- _Brief_: The word "açúcares" may appear in some lines of the data; copy every such line.

[Saved entries]
= Beginning of Section =
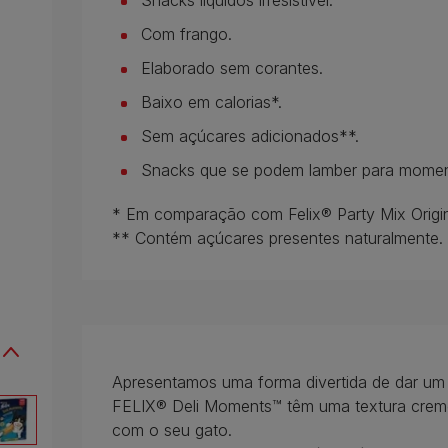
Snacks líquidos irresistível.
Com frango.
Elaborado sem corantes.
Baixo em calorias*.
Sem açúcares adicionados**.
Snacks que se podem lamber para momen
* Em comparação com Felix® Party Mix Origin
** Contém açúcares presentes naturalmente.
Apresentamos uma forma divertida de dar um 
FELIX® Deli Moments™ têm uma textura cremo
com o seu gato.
= End of Section =
= Beginning of Section =
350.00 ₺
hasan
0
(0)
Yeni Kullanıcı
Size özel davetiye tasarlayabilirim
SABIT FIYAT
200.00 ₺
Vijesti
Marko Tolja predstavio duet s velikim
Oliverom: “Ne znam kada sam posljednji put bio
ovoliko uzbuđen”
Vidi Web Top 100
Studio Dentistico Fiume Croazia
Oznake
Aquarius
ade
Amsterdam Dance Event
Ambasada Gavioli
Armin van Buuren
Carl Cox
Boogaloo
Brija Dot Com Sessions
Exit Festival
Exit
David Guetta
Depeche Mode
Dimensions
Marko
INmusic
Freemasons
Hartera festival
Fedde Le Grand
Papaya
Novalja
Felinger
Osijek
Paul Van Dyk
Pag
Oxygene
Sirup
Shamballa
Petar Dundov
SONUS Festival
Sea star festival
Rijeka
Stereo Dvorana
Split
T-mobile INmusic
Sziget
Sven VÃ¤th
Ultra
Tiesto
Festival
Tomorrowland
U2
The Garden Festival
= End of Section =
= Beginning of Section =
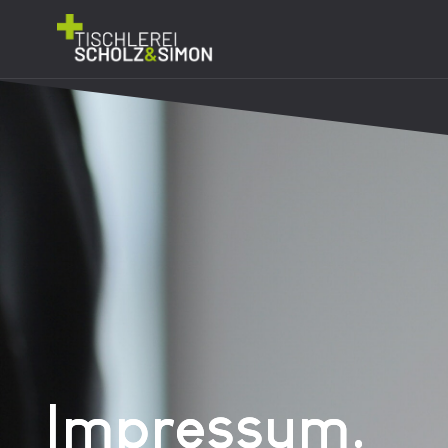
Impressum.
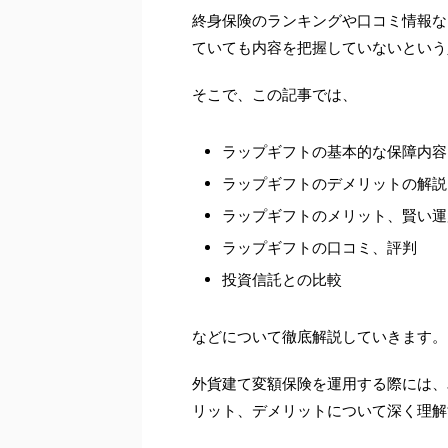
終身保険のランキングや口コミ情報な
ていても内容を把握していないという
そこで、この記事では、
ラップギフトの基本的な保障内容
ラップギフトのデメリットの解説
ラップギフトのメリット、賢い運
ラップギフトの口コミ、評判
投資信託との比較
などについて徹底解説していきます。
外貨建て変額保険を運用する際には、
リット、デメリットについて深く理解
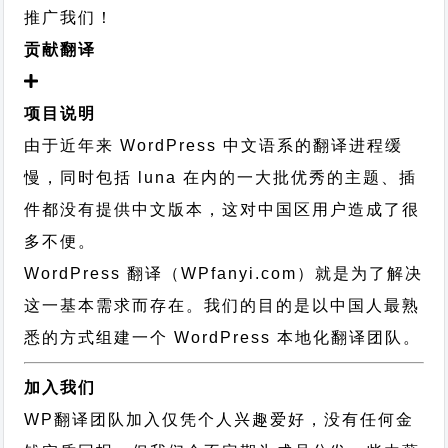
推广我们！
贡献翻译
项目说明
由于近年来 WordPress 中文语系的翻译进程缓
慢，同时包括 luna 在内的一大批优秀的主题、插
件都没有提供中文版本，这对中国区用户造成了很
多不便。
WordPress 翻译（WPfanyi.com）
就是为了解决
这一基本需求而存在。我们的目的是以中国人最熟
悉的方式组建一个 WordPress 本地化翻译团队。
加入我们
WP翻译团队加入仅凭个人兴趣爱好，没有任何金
= End of Section =
- _Task answer_:
Sem açúcares adicionados**.
** Contém açúcares presentes naturalmente.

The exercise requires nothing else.